In a world full of heroes, perhaps none shined as brightly as Larry Tresler.
Well, maybe it’s just me that feels this way. Tresler, who passed away last week at the all-too-young age of 74, was considered a pioneer of personal computing. Once an employee with tech giant Xerox, Tresler was credited with, as CNN described, “making computers accessible to people without computer engineering degrees, i.e. most of us.”
How so, one might ask? Well, Tresler developed technology that saves my heinie on a regular basis. (Editor’s note: I went to Merriam-Webster for a definitive spelling on that other popular word for tuchus. “The Coastal Point: The local voice of your community for all things buttocks-related.”)
Tresler, ladies and gentlemen, developed the cut, copy and paste functions, as well as search-and-replace. In other words, he created a way for the most imperfect of us to quickly get our keisters out of hot water when our writing stumbles down a crazy rabbit hole of digressions and general gobbledygook.
So, yeah, he’s kind of a personal hero.
It wasn’t just the aforementioned functions that Tesler contributed to the world, either. He was part of an innovative team at Xerox that, according to CNN, “developed much of the technology that led to the personal computer.” In 1980, he left Xerox for Apple, where he rose to become vice president and chief scientist. While there, Tesler helped design the Macintosh computer, QuickTime and the Lisa computer.
“I have been mistakenly identified as the ‘father of the graphical user interface for the Macintosh,’” he wrote on his website. “I was not. However, a paternity test might expose me as one of its many grandparents.”
He stayed at Apple until 1997, then joined Amazon.com a few years later as vice president of shopping experience. He later took a vice president position at Yahoo, before “retiring” to consulting opportunities with Western Union and note-taking app Evernote. So, yeah, he did OK for himself in the world of Silicon Valley.
But it is the quick ability to fix mistakes that will forever earn him a significant place in my heart, and that’s not just me blowing sunshine up his derriere (and, yes, I can do this all day).
While we’re on this topic, let’s digress ourselves out into a few more inventions of note over the past 30 years or so, and celebrate some of the people behind them. And, if I originally get them in the wrong order, fear not — I can simply cut-and-paste them where they need to go. So, thanks, Larry Tresler.

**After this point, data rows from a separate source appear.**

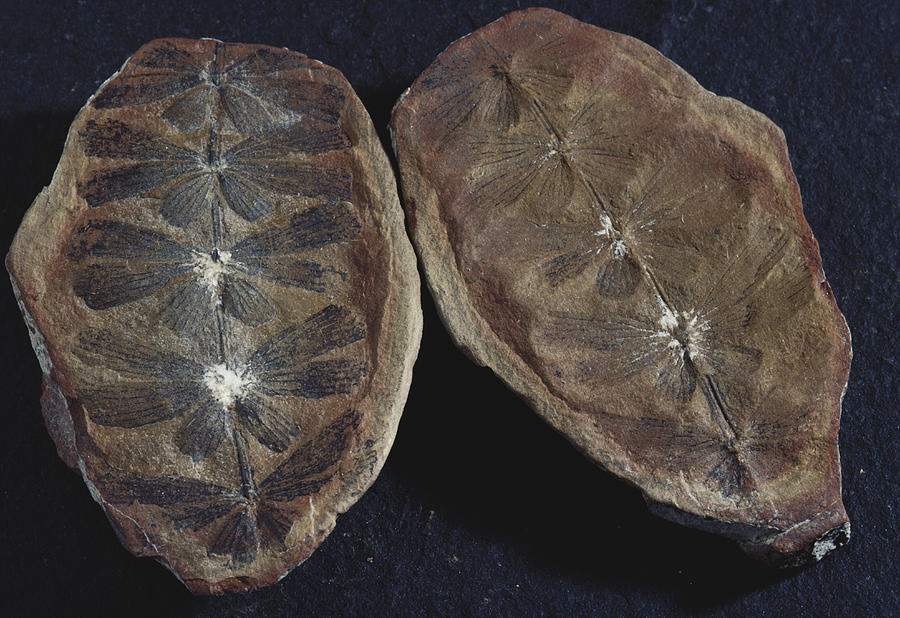 Locate an element on the screen. corner is located at coordinates (886, 25). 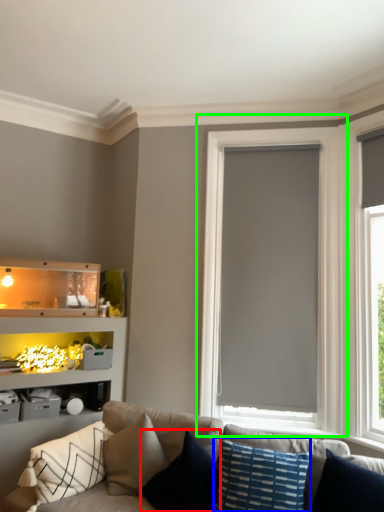 Question: Estimate the real-world distances between objects in this image. Which object is farther from pillow (highlighted by a red box), pillow (highlighted by a blue box) or window (highlighted by a green box)?

Choices:
 (A) pillow
 (B) window

Answer: (B) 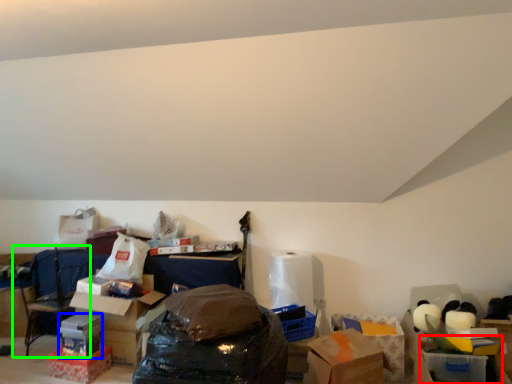 Question: Which is nearer to the storage box (highlighted by a red box)? storage box (highlighted by a blue box) or armchair (highlighted by a green box).

Choices:
 (A) storage box
 (B) armchair

Answer: (A) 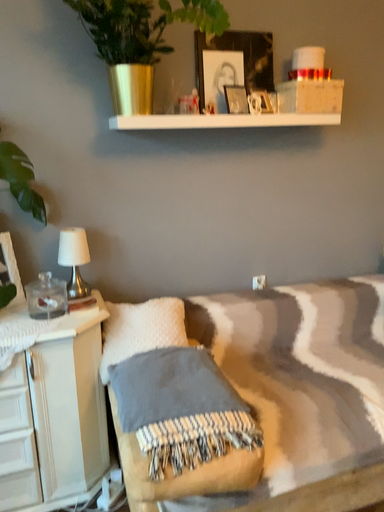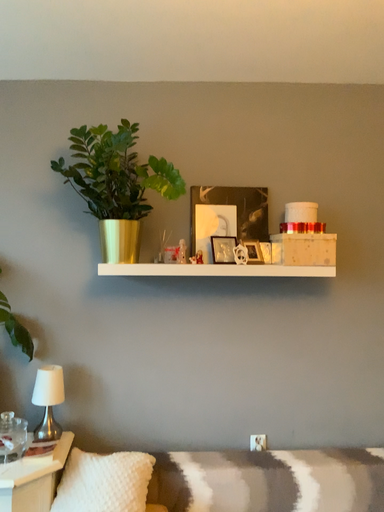 Question: How did the camera likely rotate when shooting the video?

Choices:
 (A) rotated upward
 (B) rotated downward

Answer: (A) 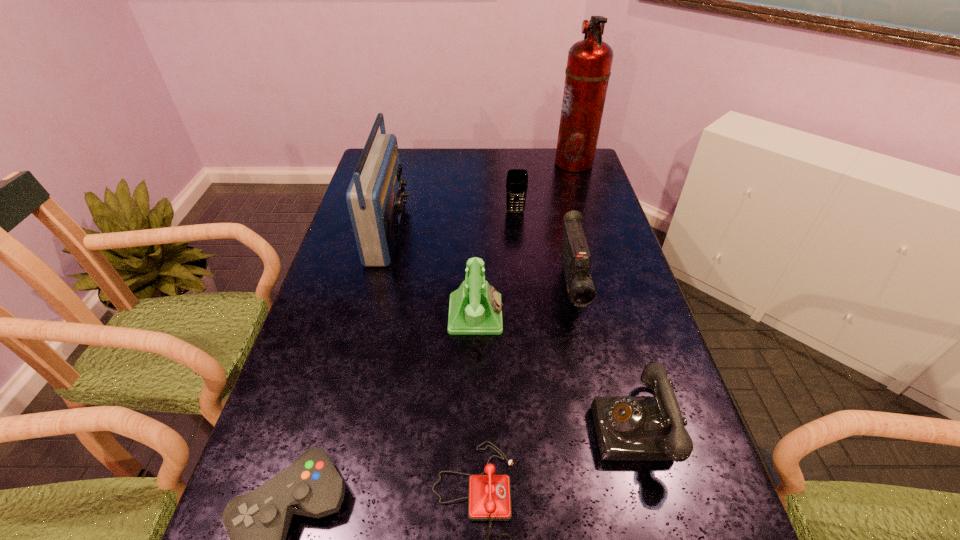 You are a GUI agent. You are given a task and a screenshot of the screen. Output one action in this format:
    pyautogui.click(x=<x>, y=<y>)
    Task: Click on the telephone identified as the second closest to the farthest telephone
    The image size is (960, 540).
    Given the screenshot: What is the action you would take?
    pyautogui.click(x=489, y=496)

Locate which telephone is the second closest to the shortest object. Please provide its 2D coordinates. Your answer should be formatted as a tuple, i.e. [(x, y)], where the tuple contains the x and y coordinates of a point satisfying the conditions above.

[(475, 308)]

You are a GUI agent. You are given a task and a screenshot of the screen. Output one action in this format:
    pyautogui.click(x=<x>, y=<y>)
    Task: Click on the free space in the image that satisfies the following two spatial constraints: 1. on the nozzle side of the fire extinguisher; 2. on the front-facing side of the camcorder
    Image resolution: width=960 pixels, height=540 pixels.
    Given the screenshot: What is the action you would take?
    pyautogui.click(x=613, y=289)

At what (x,y) coordinates should I click in order to perform the action: click on free space that satisfies the following two spatial constraints: 1. on the front-facing side of the camcorder; 2. on the dial of the farthest telephone. Please return your answer as a coordinate pair (x, y). This screenshot has width=960, height=540. Looking at the image, I should click on (577, 314).

At what (x,y) coordinates should I click in order to perform the action: click on vacant space that satisfies the following two spatial constraints: 1. on the nozzle side of the fire extinguisher; 2. on the screen of the fifth object from left to right. Please return your answer as a coordinate pair (x, y). The image size is (960, 540). Looking at the image, I should click on (589, 212).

For starters, let’s take a moment out of our respective days to pay tribute to Sir Tim Berness-Lee, a computer scientist credited with inventing the World Wide Web in 1989. He saw that people were connecting to computers around the world via the Internet, but realized he could use hypertext to allow him to share information easily, and the first website was thus created.
Think about how much the world has changed, thanks to his contributions. We do massive amounts of commerce through websites, visit doctors remotely, couples fall in love and start families, and we entertain ourselves at home through streaming services and other sites. Thanks to social media sites, people who have not seen each other for decades can re-connect; sports and news sites allow for instant access to information; and we can monitor the weather either locally or in that destination we plan to visit shortly.

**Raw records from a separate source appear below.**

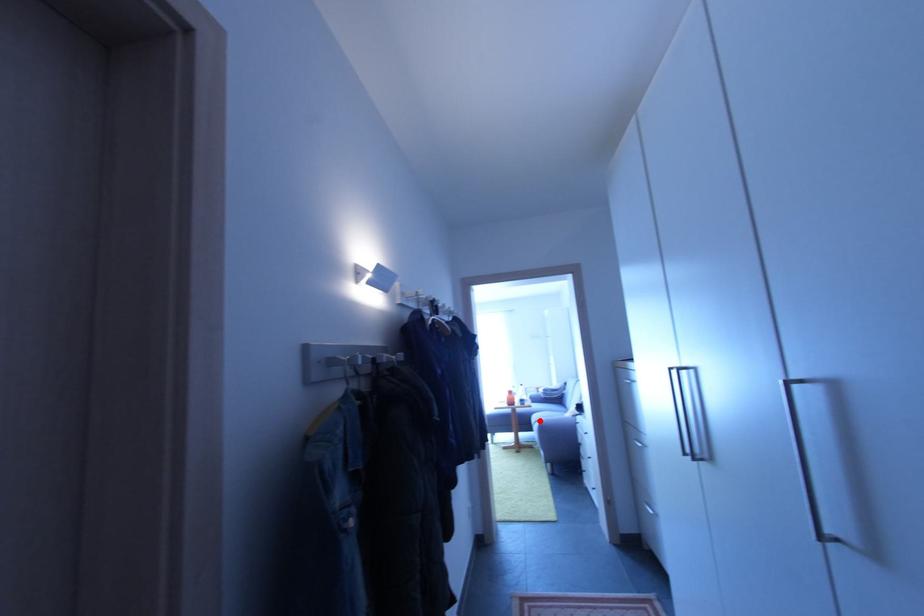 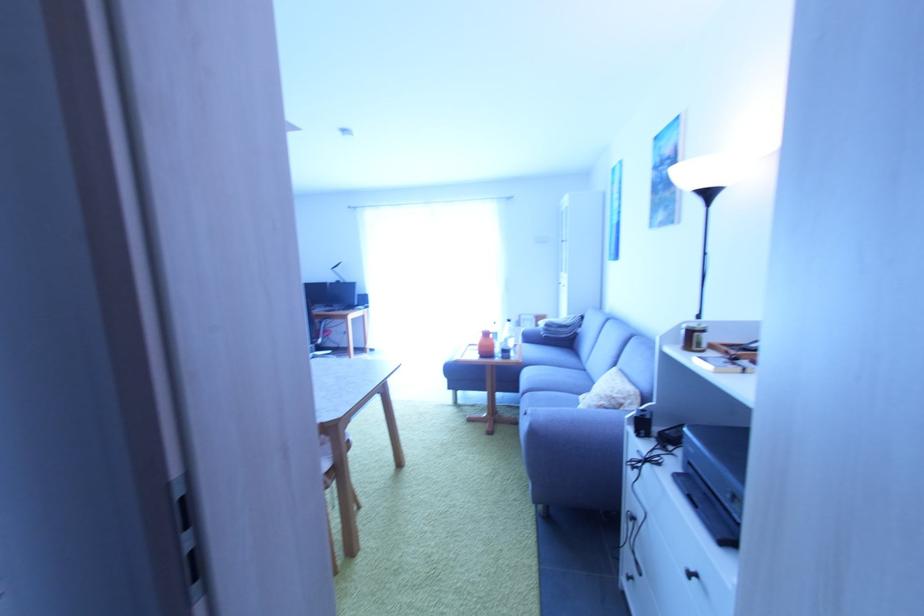 Question: I am providing you with two images of the same scene from different viewpoints. A red point is shown in image1. For the corresponding object point in image2, is it positioned nearer or farther from the camera?

Choices:
 (A) Nearer
 (B) Farther

Answer: (A) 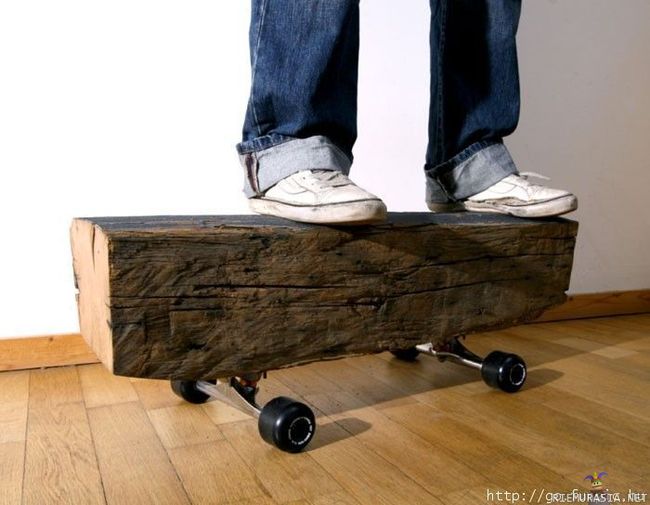 Where is `wall`? wall is located at coordinates click(157, 157).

And, let’s not forget this, the World Wide Web has also allowed us to reach new lows in human discourse as we rip each other to shreds, so, yeah, there’s that. And my daughter and I have had massive fistfights in the living room over my refusal to let her watch YouTube videos all night. And terrorists have used sites to recruit members, while sickos have targeted children and...
But I digress. Idea of World Wide Web = awesome. Practical use of World Wide Web = probably not reaching its full potential for good.
Of course, the Web would not be as easily navigated if it weren’t for a mechanism in place to properly search it, and we saw companies like Yahoo, Lycos and Ask Jeeves all have their time in the sun. But Google... oh, Google. Pure impact.
For an example, and purely in the interests of science, I attempted an experiment on Google. I typed in the words, “handsome bald editors” and received 3,070,000 results in 0.63 seconds. Sure, that’s probably a little overkill, considering the query could have been satisfied with simply a picture of yours truly, but you get the point — there is a massive amount of information available with just a few clicks — thanks to the work of Larry Page and Sergey Brin, who met in college at Stanford.
My friend Ryan and I met in college. We invented a game where we drank a beer every time a bill collector called our apartment. We played it a lot.
Man, I’d like to cut and paste that entire last paragraph somewhere else. Like, you know, anywhere else.